Con un sospiro, abbandonai il mio pianoforte e mi diressi
verso l’ingresso come se fossi un automa, irritato dal fatto che la mia cara
mamma in quel momento stava venendo selvaggiamente sfruttata dall’aristocratica
e dal bullo, tuttavia obbedii al richiamo che mi aveva fatto ad alta voce.
Non avevo udito il campanello dalla mia saletta, come al
solito, e dopo aver abbandonato il mio rifugio mi diressi a passi lenti verso
l’atrio e la porta d’ingresso, chiedendomi di chi si potesse trattare a quell’ora.
In genere, nessuno veniva mai a farci visita.
Sapendo che non si trattava di certo di qualcuno dei miei
nuovi amici, aprii la porta con curiosità, lanciando una sbirciatina, per poi
sobbalzare subito dopo. Di fronte a me, un uomo alto e magro mi stava fissando,
dopo essere entrato nel giardino da solo, violando il cancelletto esterno senza
alcuna autorizzazione.
Il problema principale era che sapevo chi era quell’uomo, e
la mia mente era caduta in un baratro colmo di trepidante timore.
‘’Allora, mi vuoi fare entrare in casa oppure no? Cos’è, non
mi riconosci più? Certo, sono passati dieci anni dall’ultima volta che mi hai
visto, ma tu non sei cambiato per nulla, resti il solito imbambolato’’.
La sua voce tagliente mi tornò alla memoria, e confermò i
miei più tremendi pensieri.
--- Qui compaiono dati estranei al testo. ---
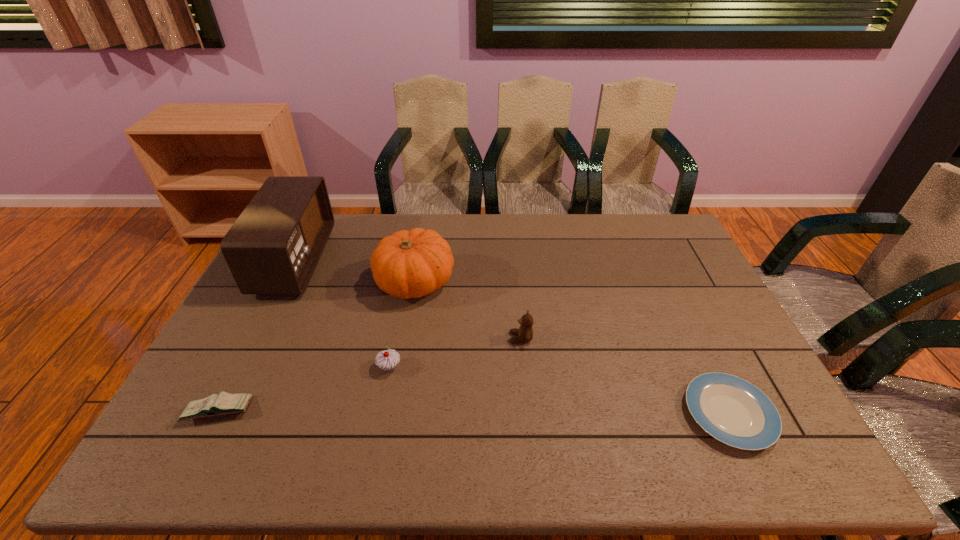 I want to click on free spot that satisfies the following two spatial constraints: 1. on the front-facing side of the rightmost object; 2. on the left side of the tallest object, so click(x=218, y=414).

You are a GUI agent. You are given a task and a screenshot of the screen. Output one action in this format:
    pyautogui.click(x=<x>, y=<y>)
    Task: Click on the free space that satisfies the following two spatial constraints: 1. on the front-facing side of the radio receiver; 2. on the left side of the shortest object
    This screenshot has width=960, height=540.
    Given the screenshot: What is the action you would take?
    pyautogui.click(x=218, y=414)

You are a GUI agent. You are given a task and a screenshot of the screen. Output one action in this format:
    pyautogui.click(x=<x>, y=<y>)
    Task: Click on the vacant area that satisfies the following two spatial constraints: 1. at the face of the third farthest object; 2. on the right side of the plate
    The width and height of the screenshot is (960, 540).
    Given the screenshot: What is the action you would take?
    [x=528, y=414]

This screenshot has width=960, height=540. In order to click on free space that satisfies the following two spatial constraints: 1. at the face of the teddy bear; 2. on the right side of the shortest object in this screenshot , I will do `click(528, 414)`. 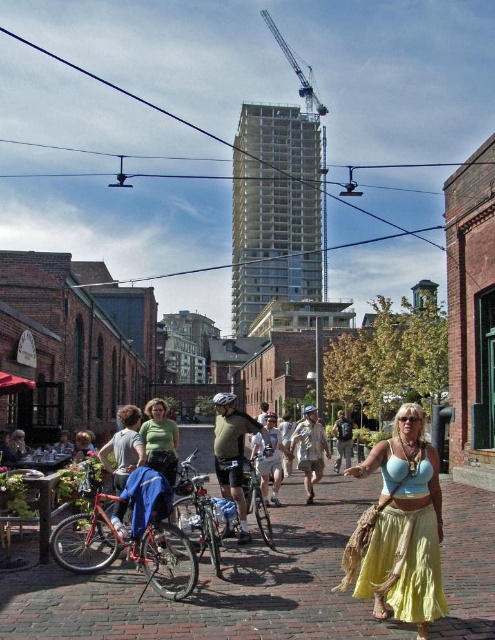 Question: Does light yellow cotton skirt at lower right come behind khaki cotton shorts at center?

Choices:
 (A) no
 (B) yes

Answer: (A)

Question: Which of the following is the closest to the observer?

Choices:
 (A) (340, 426)
 (B) (305, 481)
 (C) (239, 490)
 (D) (153, 429)

Answer: (C)

Question: In this image, where is brick pavement at center located relative to light yellow cotton skirt at lower right?

Choices:
 (A) left
 (B) right

Answer: (A)

Question: In this image, where is brick pavement at center located relative to khaki cotton shorts at center?

Choices:
 (A) left
 (B) right

Answer: (A)

Question: Among these objects, which one is farthest from the camera?

Choices:
 (A) matte green helmet at center
 (B) light brown leather jacket at center

Answer: (B)

Question: Estimate the real-world distances between objects in this image. Which object is farther from the light brown leather jacket at center?

Choices:
 (A) khaki cotton shorts at center
 (B) green cotton shirt at center
 (C) brick pavement at center
 (D) matte green helmet at center

Answer: (C) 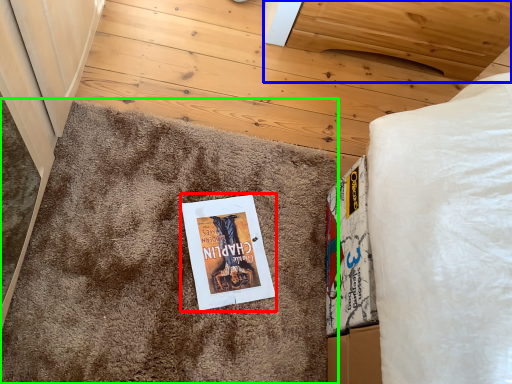 Question: Which object is positioned farthest from fiction book (highlighted by a red box)? Select from furniture (highlighted by a blue box) and doormat (highlighted by a green box).

Choices:
 (A) furniture
 (B) doormat

Answer: (A) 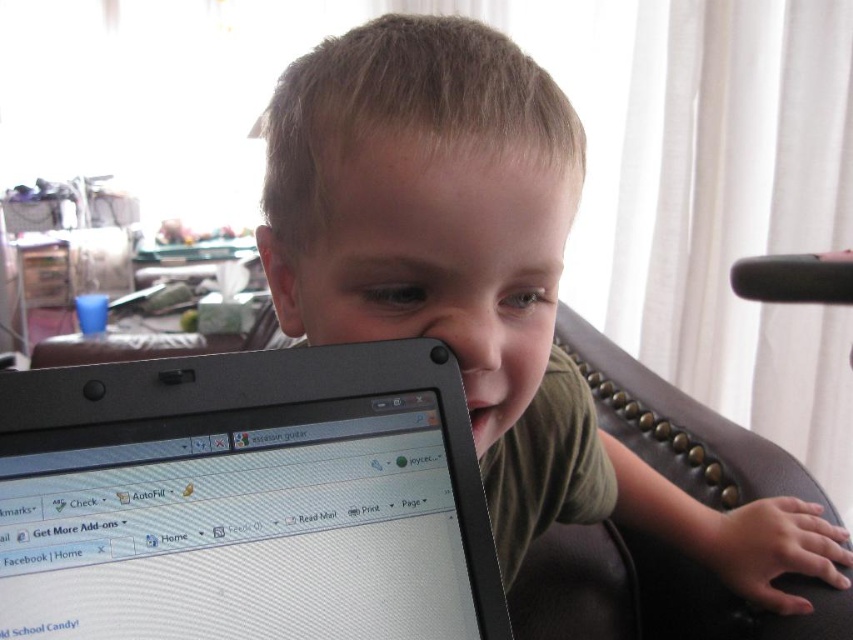 You are a delivery person who needs to place a small package on the desk in the image. The desk is located where the child is sitting. However, there is an object at point (x=245, y=499). Can you place the package there without moving the object?

The black plastic laptop at center is located at point (x=245, y=499). Since the desk where the child is sitting has the laptop in the way, you cannot place the package there without moving the laptop.

In the scene shown: You are a delivery person trying to place a package on the desk in the image. The package requires a minimum of 8 inches of space. Can you fit it between the black plastic laptop at center and the matte black laptop at center?

The black plastic laptop at center is only 7.01 inches from the matte black laptop at center, which is less than the required 8 inches. Therefore, the package cannot be placed between them.

You are a delivery person trying to place a package on the nearest laptop. Which laptop should you choose between the black plastic laptop at center and the matte black laptop at center?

Non mi scostai dalla porta, continuando a restare
pietrificato sulla soglia.
‘’Oh, diamine, lasciami entrare’’, mi disse l’uomo con fare
scocciato, spintonandomi indietro ed entrando in casa, con una discreta
prepotenza.
Mio padre era improvvisamente tornato, dopo anni di
latitanza, e a me non restava altro da fare che prenderne atto.
NOTA DELL’AUTORE
Ciao a tutti, carissime lettrici e carissimi lettori!
Spero che anche questo capitolo vi sia piaciuto.
Il ritorno del padre di Antonio sarà un evento che
scombussolerà un po’ le carte in tavola… vedremo come.
Per adesso ci tengo solo a ringraziare infinitamente tutti i
lettori e i recensori del racconto. Vi adoro, e siete la mia forza! Senza di
voi, questo racconto non sarebbe lo stesso, e forse neppure io lo sarei. Grazie
per tutta la fiducia che riponete in questo scritto, e per i bellissimi
complimenti che mi rivolgete ogni volta!